Having a good retired life is a concern for a majority of the Indians, as retirement planning is often not taken seriously at the right age. While all of us look forward to enjoying the fruit of years of hard work we put in during our lifetime, lack of funds too can be a serious problem in one’s retirement phase. Retirement planning means having adequate funds to meet the future requirements and maintaining the present lifestyle. In order to ensure that you can retire comfortably, you need to plan your retirement well.

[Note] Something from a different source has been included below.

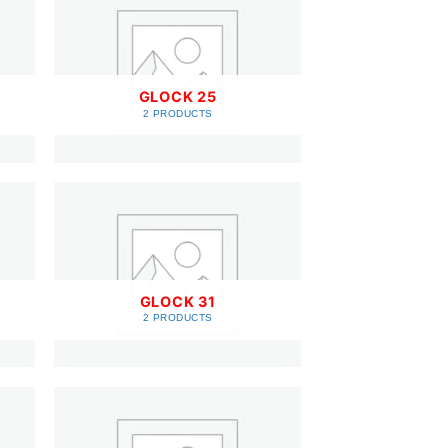
GLOCK 25
2 PRODUCTS
GLOCK 31
2 PRODUCTS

Below are some of the reasons to explain that ELSS is one of the best retirement planning investments:
1. ELSS Serves Dual Purpose Of Taxation And Investment
Though tax-planning is an important aspect of financial planning many times we compromise on returns receivable on our investments as we are only looking at the product from a tax deduction perspective.
Most products which qualify for tax deduction under Sec 80C are either traditional plans where the returns, in the long run, are much lower. In the long run, equities as an asset class have outperformed all other investment options hence ELSS have superior growth potential.
As retirement is basically a goal for which the planning starts at least 20 to 25 years prior to the actual age of retirement. Hence, ELSS should definitely be one of the products in your investment basket for retirement planning.
2. Diversification Of Your Retirement Fund
Diversification is an imperative part of financial planning. Funds for retirement should also be well diversified. Usually, retirement planning is done around the fixed and secured investments like government bonds and FDs.
ELSS funds give one the much-needed diversification as they invest in equities and at the same time the risk is not as high as investing directly into stock markets.
Read more: ELSS – A Great Tax Saving Option
3. ELSS ROI (Return on investment) Exceeds Inflation
While making investments, one of the most important aspects to keep in mind is whether your investments are providing positive returns after taking the rate of inflation into consideration. In the long run, the value of ₹ 100 would be much lower than what it is today due to inflation.
Thus, when you are planning for retirement you have to anticipate inflationary trends. If we look at the average return of ELSS in the last 10 years, their performance has been stellar when considering that their ROI has exceeded inflation at every turn.
4. Easy And Flexible Investments
Investments in ELSS are extremely flexible. Apart from this, investments in tax saver mutual funds can be made by investing in a lump sum or through a SIP to take the benefit of rupee-cost averaging. Many investors prefer to take the SIP option to gain from the option of rupee cost averaging.
5. Professional Management Of Funds
ELSS is managed by fund managers who have years of experience and expertise in selling and buying stock based on extensive research. They use the available funds optimally to ensure that the investments give the best possible returns to the investors. Thus, you will reap the benefits of best in class investments without having to track the market daily or do continuous research.
Therefore, ELSS is an investment that gives endless returns when left over a longer period of time which makes it one of the best investment options for retirement planning.